Checkpoints are like a chain reaction of questions and re-examinations, a thousand whys and zero because, that overwhelm you like a tsunami. When I try to give a meaningful answer to at least one question, I always somehow return to mother Africa, where it all began, where survival in cruel nature created a race of tribes (today it is called the nation), where that race was gentle and helpless as a newborn baby in the eternal struggle against assimilation, or modern integration. And religion clings to that race like a leech, in order to survive on its own. And, then the big fish ate the little fish. In the Sinhalese language, nations, races and people are practically synonymous, a multiethnic nation or state is a meaningless abstraction, and when we include religion, we get the popular belief that Sri Lanka is the land of the Sinhalese Buddhists. Or in the words of Buddhist priests: “There is no Buddhism without Sinhalese, nor Sinhalese without Buddhism.” After that, not even a picture of a Buddhist priest blessing a soldier’s gun is something that will startle you.

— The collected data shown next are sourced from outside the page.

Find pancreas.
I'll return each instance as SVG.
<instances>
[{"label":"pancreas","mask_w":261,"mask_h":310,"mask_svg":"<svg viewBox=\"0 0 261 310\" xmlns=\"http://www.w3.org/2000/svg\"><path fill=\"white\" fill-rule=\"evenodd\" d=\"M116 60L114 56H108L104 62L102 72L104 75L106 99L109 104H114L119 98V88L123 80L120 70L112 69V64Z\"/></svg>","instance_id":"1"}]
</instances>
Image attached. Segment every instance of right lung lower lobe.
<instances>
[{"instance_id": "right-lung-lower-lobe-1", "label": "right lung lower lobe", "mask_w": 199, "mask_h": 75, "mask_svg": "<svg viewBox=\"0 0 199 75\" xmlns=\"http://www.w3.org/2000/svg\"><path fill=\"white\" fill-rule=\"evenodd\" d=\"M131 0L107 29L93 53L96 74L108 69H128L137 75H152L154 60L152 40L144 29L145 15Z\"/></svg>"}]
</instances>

And where are the Tamils ​​now? And haven’t we been there before, haven’t we already seen that? And when they tell us assimilation, integration, what do they really mean? And while the Sinhalese reject any thought that they can be classified as Indians, fighting to preserve their identity, are they aware of a greater evil, a monster called globalization, or have they forgotten it racing to reach four Asian tigers, and instead shoot the ball to the Tamil Tigers’ field.

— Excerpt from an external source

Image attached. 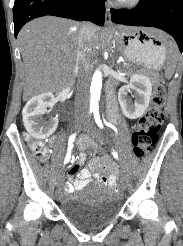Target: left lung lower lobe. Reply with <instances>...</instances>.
Wrapping results in <instances>:
<instances>
[{"instance_id":"1","label":"left lung lower lobe","mask_w":183,"mask_h":246,"mask_svg":"<svg viewBox=\"0 0 183 246\" xmlns=\"http://www.w3.org/2000/svg\"><path fill=\"white\" fill-rule=\"evenodd\" d=\"M117 24L155 27L169 33L183 50V0H140L131 10H111Z\"/></svg>"}]
</instances>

And while terrorists for whom there is no definite definition yet, and who for one tribe, the people can be freedom fighters, blow themselves up by bombs, while religion is ruled by politics and politics by religion, a Hindu named Reno, Danusha with a cross on a chain around the neck, Diluka celebrating Poya, and Ahmet reading the Qur’an, an ordinary passerby, a street seller of mangoes and small bananas, always a smiling waiter in a restaurant, would say what the Buddha said long time ago: “Victory breeds hatred, for the vanquished is stricken with suffering; but the tranquil man lives in happiness, disregarding both victory and defeat.”